The Last Stand
Interview with Mike Scondotto
By hutch13

I was an outsider,” Mike Scondotto explains. “And (hardcore) spoke to me in the same way that metal spoke to me. Only (hardcore) was a lot cooler because you got to hang out with the band after they got off stage. They were just like you.”

Mike is known for being the front man of NYHC Brooklyn bastards, Inhuman. As Inhuman sat idle, he got a call from Dion DeNardo of Shutdown. Dion had been writing songs and the other two musicians of Shutdown were down to play some hardcore. Would the singer of Shutdown be bitter? Well, that ex-singer is Mark Scondotto, Mike’s brother.

Mark was like ‘Sure. Absolutely.’ He had no issue with it whatsoever. At the first rehearsal, I knew it would work.
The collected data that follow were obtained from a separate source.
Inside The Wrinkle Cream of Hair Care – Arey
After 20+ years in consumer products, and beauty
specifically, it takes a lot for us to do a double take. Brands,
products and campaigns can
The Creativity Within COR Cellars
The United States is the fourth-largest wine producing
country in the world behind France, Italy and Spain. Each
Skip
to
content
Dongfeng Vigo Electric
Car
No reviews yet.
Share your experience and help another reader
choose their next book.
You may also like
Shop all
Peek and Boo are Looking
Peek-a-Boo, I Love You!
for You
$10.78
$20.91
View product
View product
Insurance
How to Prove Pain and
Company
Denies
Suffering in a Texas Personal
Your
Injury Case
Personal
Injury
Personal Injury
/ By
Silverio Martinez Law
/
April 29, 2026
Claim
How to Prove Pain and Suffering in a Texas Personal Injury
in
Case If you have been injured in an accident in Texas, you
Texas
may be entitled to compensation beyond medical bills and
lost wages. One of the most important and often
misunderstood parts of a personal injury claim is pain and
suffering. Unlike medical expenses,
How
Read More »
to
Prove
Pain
We did our first show in October 2010. We rehearsed a lot.” Mike joined three men who have been playing together for over thirteen years. He adds, “Had it not been with people that knew each other so well, musically and personally, it might’ve taken a little more work.”
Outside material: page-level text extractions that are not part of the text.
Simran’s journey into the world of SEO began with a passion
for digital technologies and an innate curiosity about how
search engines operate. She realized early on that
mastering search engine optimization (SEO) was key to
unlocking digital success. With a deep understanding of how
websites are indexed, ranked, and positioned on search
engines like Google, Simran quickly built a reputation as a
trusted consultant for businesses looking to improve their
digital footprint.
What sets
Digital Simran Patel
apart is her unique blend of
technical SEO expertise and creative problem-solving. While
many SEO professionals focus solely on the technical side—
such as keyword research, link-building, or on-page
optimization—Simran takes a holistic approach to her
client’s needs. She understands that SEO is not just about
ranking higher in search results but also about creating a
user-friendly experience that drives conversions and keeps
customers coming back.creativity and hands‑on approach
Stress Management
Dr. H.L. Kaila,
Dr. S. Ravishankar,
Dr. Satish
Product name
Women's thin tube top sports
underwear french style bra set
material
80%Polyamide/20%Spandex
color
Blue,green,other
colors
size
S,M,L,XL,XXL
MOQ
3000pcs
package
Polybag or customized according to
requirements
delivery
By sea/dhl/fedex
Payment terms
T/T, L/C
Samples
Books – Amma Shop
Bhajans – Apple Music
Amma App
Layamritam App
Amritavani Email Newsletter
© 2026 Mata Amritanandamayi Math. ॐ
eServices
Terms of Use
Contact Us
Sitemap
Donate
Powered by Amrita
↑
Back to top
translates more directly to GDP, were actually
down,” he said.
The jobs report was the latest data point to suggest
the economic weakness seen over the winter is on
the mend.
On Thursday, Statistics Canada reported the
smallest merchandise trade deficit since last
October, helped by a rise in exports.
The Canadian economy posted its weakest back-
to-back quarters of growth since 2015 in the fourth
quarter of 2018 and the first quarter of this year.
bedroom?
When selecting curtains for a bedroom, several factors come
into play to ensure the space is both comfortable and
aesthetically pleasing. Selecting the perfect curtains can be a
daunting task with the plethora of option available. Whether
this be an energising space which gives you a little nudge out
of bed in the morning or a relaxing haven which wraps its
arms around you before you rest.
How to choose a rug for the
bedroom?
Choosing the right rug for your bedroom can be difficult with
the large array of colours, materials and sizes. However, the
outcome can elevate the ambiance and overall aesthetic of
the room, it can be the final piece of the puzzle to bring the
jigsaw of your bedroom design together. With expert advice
The Last Stand - The Time Is Now artwork

The Last Stand signed to Eulogy Recordings. “We did definitely want an American label that could have it on iTunes, Amazon, Rhapsody, all the places that a modern release should. …It was up to us to be our own A&R and send our record to people. But we knew we had a good record. We knew someone was going to put this out. I don’t really say shit like that; but that’s how strong we felt about the record.”
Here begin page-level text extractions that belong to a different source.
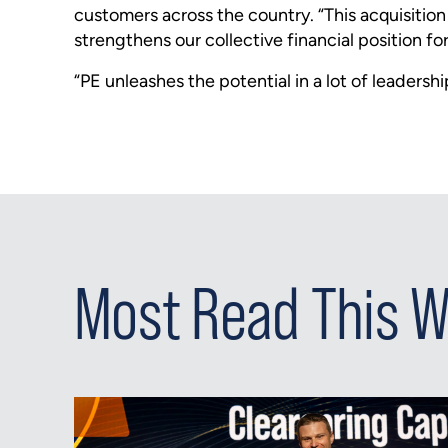
customers across the country. “This acquisitio
strengthens our collective financial position f
“PE unleashes the potential in a lot of leadersh
Most Read This 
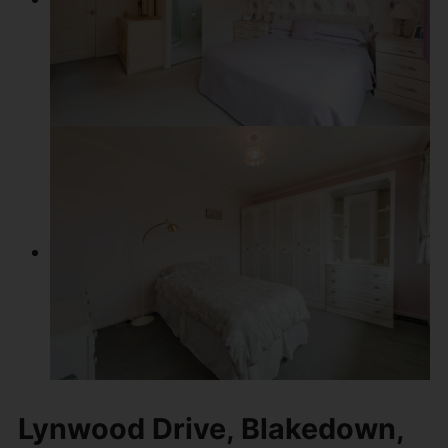
Lynwood Drive, Blakedown,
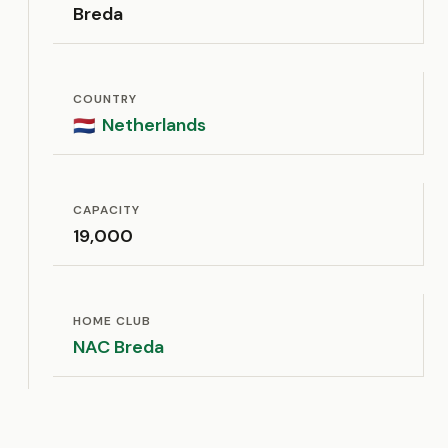
Breda
COUNTRY
Netherlands
🇳🇱
CAPACITY
19,000
HOME CLUB
NAC Breda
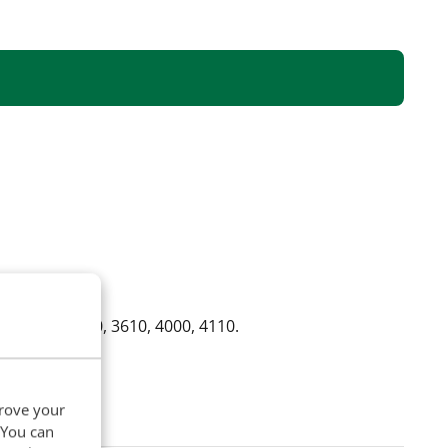
10, 3330, 3600, 3610, 4000, 4110.
prove your
. You can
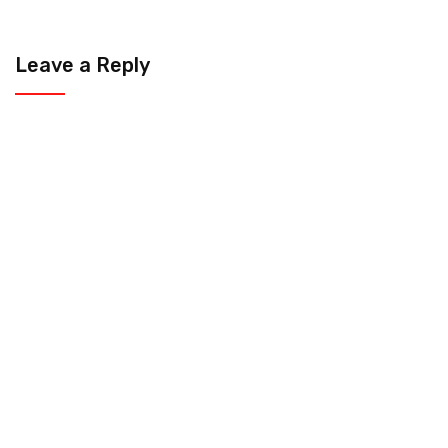
Leave a Reply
The other guiding factor towards a label is it being accessible to fans. “This is my most available thing I’ve ever done. The other guys, they had a career on Victory and you can still find all those records. Once Inhuman records are out of print, you can’t get them anymore. I was very happy to be on something that’s tangible.”

This isn’t some ‘super group’ side project or a flash in the pan that seem to appear like whack-a-mole. “They break up in a week. It’s just like they go on to form their horrible hipster band. How does that hold a candle to anything Sick of It All has ever done? Really? It doesn’t. How can you put a Victim in Pain against that? You can’t. “

Scondotto still listens to new hardcore, proving his dedication to the spirit of the scene, not just what he experienced twenty years ago. “There are great newer bands out there that are totally legit and sincere. That’s the one complaint I hear of the older people is that newer bands aren’t good. They’re just not paying attention. There are great bands out there: Wisdom in Chains, Trapped Under Ice… They have legs. These are bands that I think will be remembered.”

The music, which DeNardo had mostly written, is straight NYHC with that Brooklyn groove. “Why write a boring song?” Mike ponders. “We sat down. I don’t have to write hardcore hits.” He elaborates, “while the record is primarily traditional hardcore; it is 90s meets current style with a little bit of late 80s. It’s not as metallic as Inhuman; not as fast as Shutdown. It’s more groove based. There are some fast songs on there. One of my favorite songs on there, “Samurai,” just reminds me of something off of like an earlier [Inhuman] record. That’s completely different than anything (Dion’s) has done. I helped with the structure of that song and some of the lyrics. (The Time is Now) covers a lot of bases. It’s not metalcore, (but) not super retro either. I think it’s a modern hardcore record.”

Scondotto contemplates what has kept him in this for over twenty- five years. “I think the big factor is that I didn’t look to it to make a living. I’ve worked regular jobs my whole life. I still worked during the time I was touring. Worked after the tour, worked before the tour. I think had I chosen a different route where music was the only thing, I would have probably burnt out.”